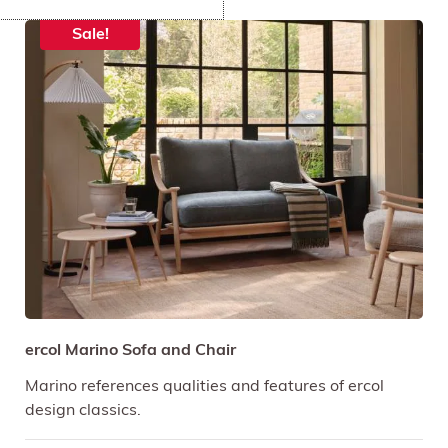
Sale!
ercol Marino Sofa and Chair
Marino references qualities and features of ercol
design classics.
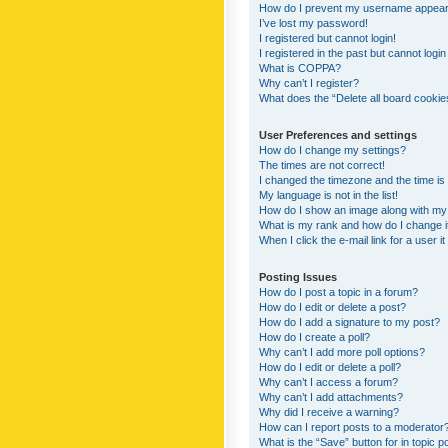
How do I prevent my username appearing
I’ve lost my password!
I registered but cannot login!
I registered in the past but cannot logi
What is COPPA?
Why can’t I register?
What does the “Delete all board cookie
User Preferences and settings
How do I change my settings?
The times are not correct!
I changed the timezone and the time is s
My language is not in the list!
How do I show an image along with m
What is my rank and how do I change i
When I click the e-mail link for a user i
Posting Issues
How do I post a topic in a forum?
How do I edit or delete a post?
How do I add a signature to my post?
How do I create a poll?
Why can’t I add more poll options?
How do I edit or delete a poll?
Why can’t I access a forum?
Why can’t I add attachments?
Why did I receive a warning?
How can I report posts to a moderator
What is the “Save” button for in topic p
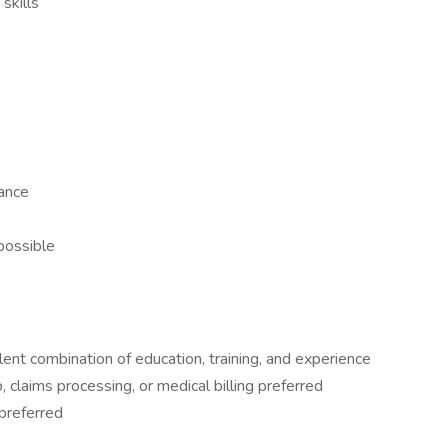
skills
ance
 possible
lent combination of education, training, and experience
, claims processing, or medical billing preferred
preferred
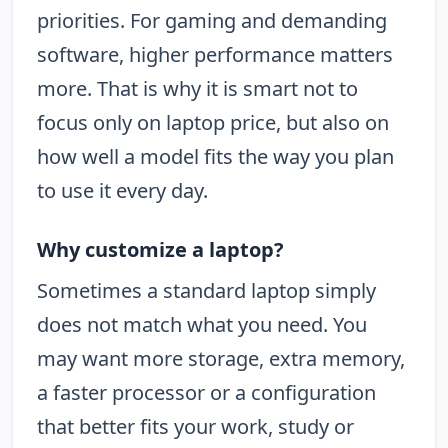
priorities. For gaming and demanding
software, higher performance matters
more. That is why it is smart not to
focus only on laptop price, but also on
how well a model fits the way you plan
to use it every day.
Why customize a laptop?
Sometimes a standard laptop simply
does not match what you need. You
may want more storage, extra memory,
a faster processor or a configuration
that better fits your work, study or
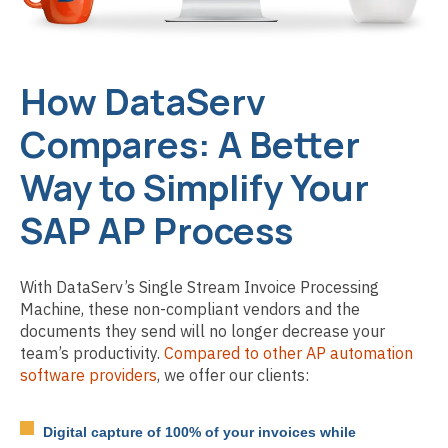
How DataServ
Compares: A Better
Way to Simplify Your
SAP AP Process
With DataServ’s Single Stream Invoice Processing
Machine, these non-compliant vendors and the
documents they send will no longer decrease your
team’s productivity.
Compared to other AP automation
software providers
, we offer our clients:
Digital capture of 100% of your invoices while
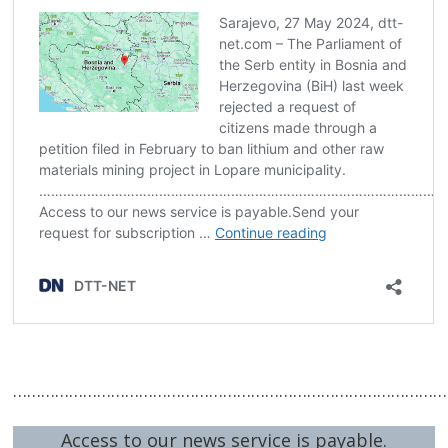
Post
navigation
s
…………………………………………………………………………………
Access to our news service is payable.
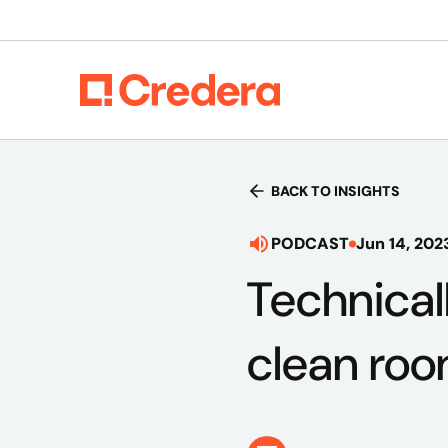
BACK TO INSIGHTS
PODCAST
Jun 14, 202
Technical
clean ro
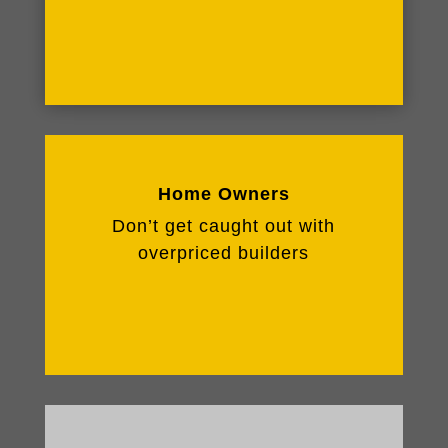
Home Owners
Don’t get caught out with
overpriced builders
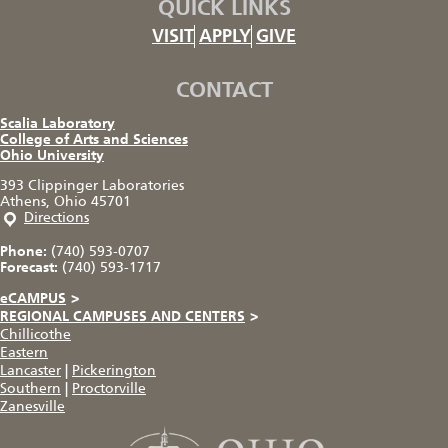
QUICK LINKS
VISIT
APPLY
GIVE
CONTACT
Scalia Laboratory
College of Arts and Sciences
Ohio University
393 Clippinger Laboratories
Athens, Ohio 45701
Directions
Phone:
(740) 593-0707
Forecast:
(740) 593-1717
eCAMPUS
>
REGIONAL CAMPUSES AND CENTERS
>
Chillicothe
Eastern
Lancaster
|
Pickerington
Southern
|
Proctorville
Zanesville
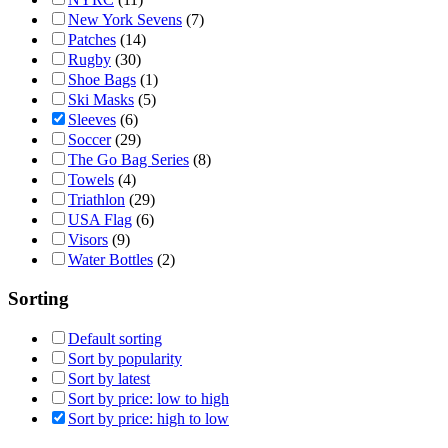
New York Sevens
(7)
Patches
(14)
Rugby
(30)
Shoe Bags
(1)
Ski Masks
(5)
Sleeves
(6)
Soccer
(29)
The Go Bag Series
(8)
Towels
(4)
Triathlon
(29)
USA Flag
(6)
Visors
(9)
Water Bottles
(2)
Sorting
Default sorting
Sort by popularity
Sort by latest
Sort by price: low to high
Sort by price: high to low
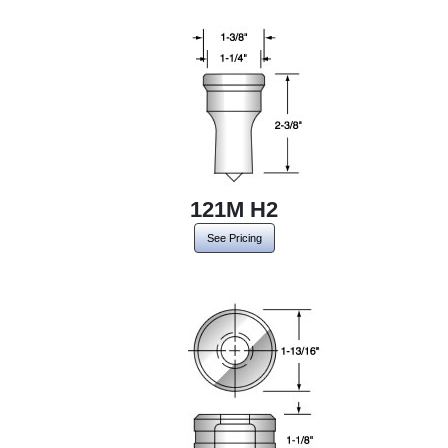
121M H2
See Pricing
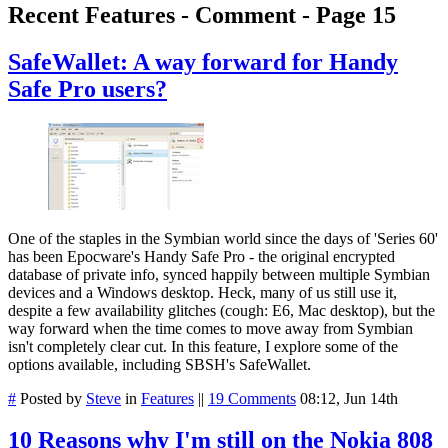
Recent Features - Comment - Page 15
SafeWallet: A way forward for Handy
Safe Pro users?
One of the staples in the Symbian world since the days of 'Series 60'
has been Epocware's Handy Safe Pro - the original encrypted
database of private info, synced happily between multiple Symbian
devices and a Windows desktop. Heck, many of us still use it,
despite a few availability glitches (cough: E6, Mac desktop), but the
way forward when the time comes to move away from Symbian
isn't completely clear cut. In this feature, I explore some of the
options available, including SBSH's SafeWallet.
#
Posted by
Steve
in
Features
||
19 Comments
08:12, Jun 14th
10 Reasons why I'm still on the Nokia 808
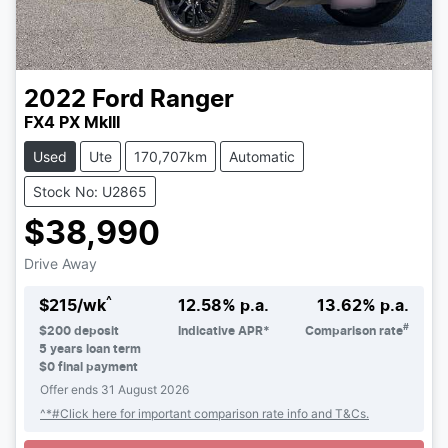
2022
Ford
Ranger
FX4 PX MkIII
Used
Ute
170,707km
Automatic
Stock No: U2865
$38,990
Drive Away
^
$
215
/wk
12.58
% p.a.
13.62
% p.a.
#
$
200
deposit
Indicative APR*
Comparison rate
5
years loan term
$0 final payment
Offer ends
31 August 2026
^*#Click here for important comparison rate info and T&Cs.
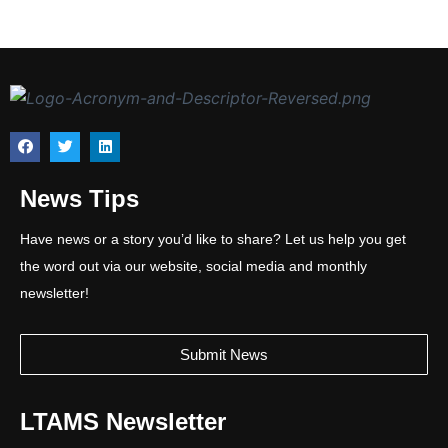
News Tips
Have news or a story you’d like to share? Let us help you get
the word out via our website, social media and monthly
newsletter!
Submit News
LTAMS Newsletter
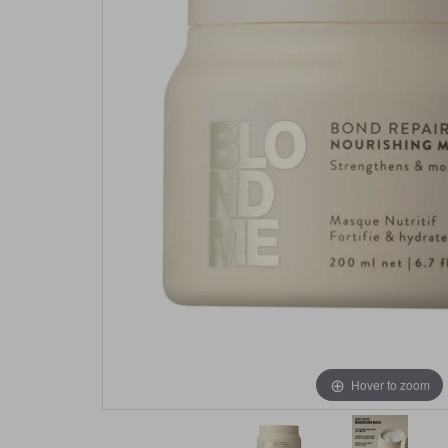
Hover to zoom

◇ ◇ ◇ ◇ ◇ ◇ ◇

- [About this task] Print the records above again exactly. Leave out the images.

- [Exercise output]
Sale!
ercol Marino Sofa and Chair
Marino references qualities and features of ercol
design classics.
How do I prevent my username appearing
I’ve lost my password!
I registered but cannot login!
I registered in the past but cannot logi
What is COPPA?
Why can’t I register?
What does the “Delete all board cookie
User Preferences and settings
How do I change my settings?
The times are not correct!
I changed the timezone and the time is s
My language is not in the list!
How do I show an image along with m
What is my rank and how do I change i
When I click the e-mail link for a user i
Posting Issues
How do I post a topic in a forum?
How do I edit or delete a post?
How do I add a signature to my post?
How do I create a poll?
Why can’t I add more poll options?
How do I edit or delete a poll?
Why can’t I access a forum?
Why can’t I add attachments?
Why did I receive a warning?
How can I report posts to a moderator
What is the “Save” button for in topic p
skills
ance
 possible
lent combination of education, training, and experience
, claims processing, or medical billing preferred
preferred
priorities. For gaming and demanding
software, higher performance matters
more. That is why it is smart not to
focus only on laptop price, but also on
how well a model fits the way you plan
to use it every day.
Why customize a laptop?
Sometimes a standard laptop simply
does not match what you need. You
may want more storage, extra memory,
a faster processor or a configuration
that better fits your work, study or
How DataServ
Compares: A Better
Way to Simplify Your
SAP AP Process
With DataServ’s Single Stream Invoice Processing
Machine, these non-compliant vendors and the
documents they send will no longer decrease your
team’s productivity.
Compared to other AP automation
software providers
, we offer our clients:
Digital capture of 100% of your invoices while
Post
navigation
s
…………………………………………………………………………………
Access to our news service is payable.
BACK TO INSIGHTS
PODCAST
Jun 14, 202
Technical
clean ro
Home Owners
Don’t get caught out with
overpriced builders
QUICK LINKS
VISIT
APPLY
GIVE
CONTACT
Scalia Laboratory
College of Arts and Sciences
Ohio University
393 Clippinger Laboratories
Athens, Ohio 45701
Directions
Phone:
(740) 593-0707
Forecast:
(740) 593-1717
eCAMPUS
>
REGIONAL CAMPUSES AND CENTERS
>
Chillicothe
Eastern
Lancaster
|
Pickerington
Southern
|
Proctorville
Zanesville
New York Sevens
(7)
Patches
(14)
Rugby
(30)
Shoe Bags
(1)
Ski Masks
(5)
Sleeves
(6)
Soccer
(29)
The Go Bag Series
(8)
Towels
(4)
Triathlon
(29)
USA Flag
(6)
Visors
(9)
Water Bottles
(2)
Sorting
Default sorting
Sort by popularity
Sort by latest
Sort by price: low to high
Sort by price: high to low
121M H2
See Pricing
Recent Features - Comment - Page 15
SafeWallet: A way forward for Handy
Safe Pro users?
One of the staples in the Symbian world since the days of 'Series 60'
has been Epocware's Handy Safe Pro - the original encrypted
database of private info, synced happily between multiple Symbian
devices and a Windows desktop. Heck, many of us still use it,
despite a few availability glitches (cough: E6, Mac desktop), but the
way forward when the time comes to move away from Symbian
isn't completely clear cut. In this feature, I explore some of the
options available, including SBSH's SafeWallet.
#
Posted by
Steve
in
Features
||
19 Comments
08:12, Jun 14th
10 Reasons why I'm still on the Nokia 808
2022
Ford
Ranger
FX4 PX MkIII
Used
Ute
170,707km
Automatic
Stock No: U2865
$38,990
Drive Away
^
$
215
/wk
12.58
% p.a.
13.62
% p.a.
#
$
200
deposit
Indicative APR*
Comparison rate
5
years loan term
$0 final payment
Offer ends
31 August 2026
^*#Click here for important comparison rate info and T&Cs.
News Tips
Have news or a story you’d like to share? Let us help you get
the word out via our website, social media and monthly
newsletter!
Submit News
LTAMS Newsletter
Hover to zoom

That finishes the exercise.